Being a Better Writer: Taxes

Fair warning, this is not going to be a happy post. A lot of times I try to deliver good news or positive vibes with my posts, but today? Well, today you’re probably going to leave unhappy. You’ll see why in a bit.

So, you’ve been published! Your book is out in the wild, selling copies and making you dough! Success! You’re on the way to riches, watching with glee and satisfaction as money slowly funnels into your bank accounts or arrives in publisher’s checks.

For many young authors, this is “the end” of the line as far as they are concerned when it comes to money. They wrote the book, and now royalties roll in. End of story, right?

No, unfortunately. It’s the end of the book’s story, but it’s not the end of the writers. Even if they create a one-hit wonder and call it quits afterwards … they can’t just sit back and relax. Because sooner or later, the IRS will come calling.

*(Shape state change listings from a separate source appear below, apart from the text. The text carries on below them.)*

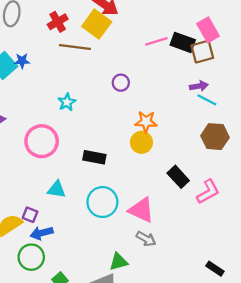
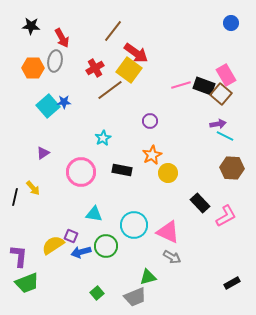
brown line: (75, 47) -> (110, 90), turned -44
brown square: (202, 52) -> (221, 94), turned -35
orange star: (146, 122) -> (152, 155), moved, turned -30
black rectangle: (94, 157) -> (122, 170), moved
green circle: (31, 257) -> (106, 246), moved
black rectangle: (215, 269) -> (232, 283), turned -63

Now, from my mention of the IRS, you may rightfully realize that yes, I’m speaking about taxes as a US writer, and any specifics that I’m going to offer are going to be focused around my experiences with the US tax system. Which isn’t to say that if you’re not a US citizen you won’t find something to gain from this post, but it may be more general advice than specific. Regardless of where you live, after all, you’re going to have taxes of some kind. They may not be exactly like what I speak of here, but they may be similar.

Anyway, first things first. You will pay taxes on your book sales.

This is generally the first surprise I find when talking to people who work an ordinary 9-5 job. You WILL pay taxes on the profits from your books … no matter how little they are. Book writing counts as self-employment, either as a contractor or a lone wolf, depending on your deal with your publisher, but there are a lot of things that most people don’t kn0w about self-employment. And the first of them you should know is: you will pay a tax, no matter how little you make.

See, when tax season rolls around for the first time, you’ll find that Self-Employed individuals almost operate under a separate tax code from everyone else. While your friends are all filling out Form 1040 EZ (easy, in case you didn’t catch the intent of the title), you’re going to have to fill out not just a Form 1040 Long (that’s right, you have to do every step of the math now), but you also have to fill out additional forms on top of that: Schedule C (which is profit or loss from business) and then Form SE (the full self-employment tax form).

And yes, you will owe money. This is the other nasty surprise. You know how if you work a normal job, but you’re making below a certain amount per year, you can pretty much count on leniency to get you by? For example, the absolute bottom-line below poverty level in the United States varies from state to state, but for a single individual is considered between $10,000 to $15,000. Again, depends on where you live, but below this point, you are considered living below poverty standards … which aren’t exactly that great to start with.

Anyway, if you’re working regular, employee jobs and find yourself making this little money, you can be rest assured that your taxes are going to contain all sorts of credits, deductions, etc—basically tax “discounts” that will reduce the money you owe at the end of the year to a manageable level.

Now, are you self-employed? You are? Then see those “discounts?”

Say goodbye to ALL OF THEM.

This is not hyperbole, unfortunately. See, all those deductions and the like still exist … however, in a nice twist of financial trickery, all of them are applied before applying your self employment taxes … and the IRS will not let your deductions go below zero.

Which means that you will always owe money. AlwaysAnd it’s not going to be a small amount either. Self-employed individuals in the US pay higher taxes by percentile than any other group. And as a writer, you will fall into that group.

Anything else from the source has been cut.